Ces tentatives de réunions familiales ont souvent lieu quand une des personnes impliquées a un statut d’immigration ou un dossier criminel qui l’empêche de traverser légalement la douane du Canada vers les États-Unis, ou l’inverse.

Comme on peut circuler librement à l’intérieur de la bibliothèque, qu’on provienne de l’un ou l’autre des deux pays, des familles utilisent ce lieu unique pour se réunir. Mais leurs espoirs sont vite déçus. Les rassemblements familiaux sont interdits.
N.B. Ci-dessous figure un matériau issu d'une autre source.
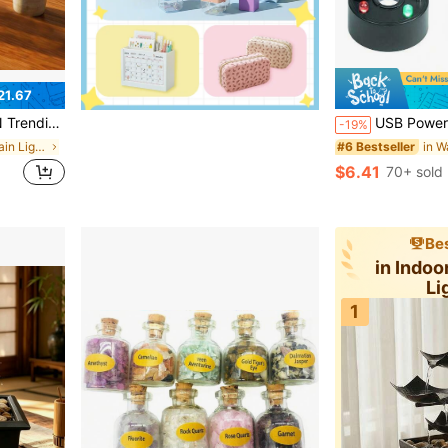
21.67
letop Water Fountain
USB Powered Mist Maker, Multifunctional Mist Humidifier With Color Changing Ligh
-19%
in Indoor Fountain Lights
#6 Bestseller
$6.41
70+ sold
Bes
in Indoo
Li
1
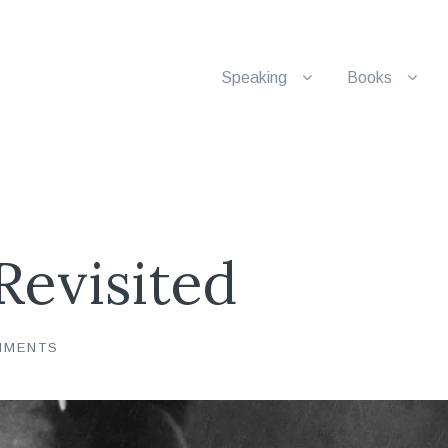
Speaking
Books
Revisited
MMENTS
À leur sortie de la bibliothèque, les visiteurs du côté canadien peuvent souvent apercevoir une voiture de la US Border Patrol (la camionnette blanche avec une ligne verte) du côté américain.
(Les Coops de l’information)

«On a vu des cas déchirants, des personnes qui ne s’étaient pas vues depuis des années», confie la présidente du conseil d’administration de la bibliothèque et salle d’opéra Haskell, Sylvie Boudreau.
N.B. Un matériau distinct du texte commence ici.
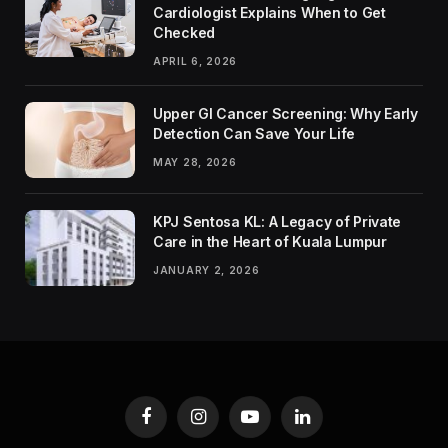
Cardiologist Explains When to Get
Checked
APRIL 6, 2026
Upper GI Cancer Screening: Why Early
Detection Can Save Your Life
MAY 28, 2026
KPJ Sentosa KL: A Legacy of Private
Care in the Heart of Kuala Lumpur
JANUARY 2, 2026
Facebook
Instagram
YouTube
LinkedIn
Les policiers américains et canadiens ne rentrent pas à l’intérieur de la bibliothèque pour gérer qui parle à qui. Ils savent par contre que ces rencontres peuvent donner lieu à des échanges de cadeaux… ou de marchandises illégales.

Cela est interdit, parce que toutes les marchandises «doivent absolument passer par la douane pour traverser d’un pays à l’autre», dit la porte-parole de la Gendarmerie royale du Canada (GRC), Martina Pillarova.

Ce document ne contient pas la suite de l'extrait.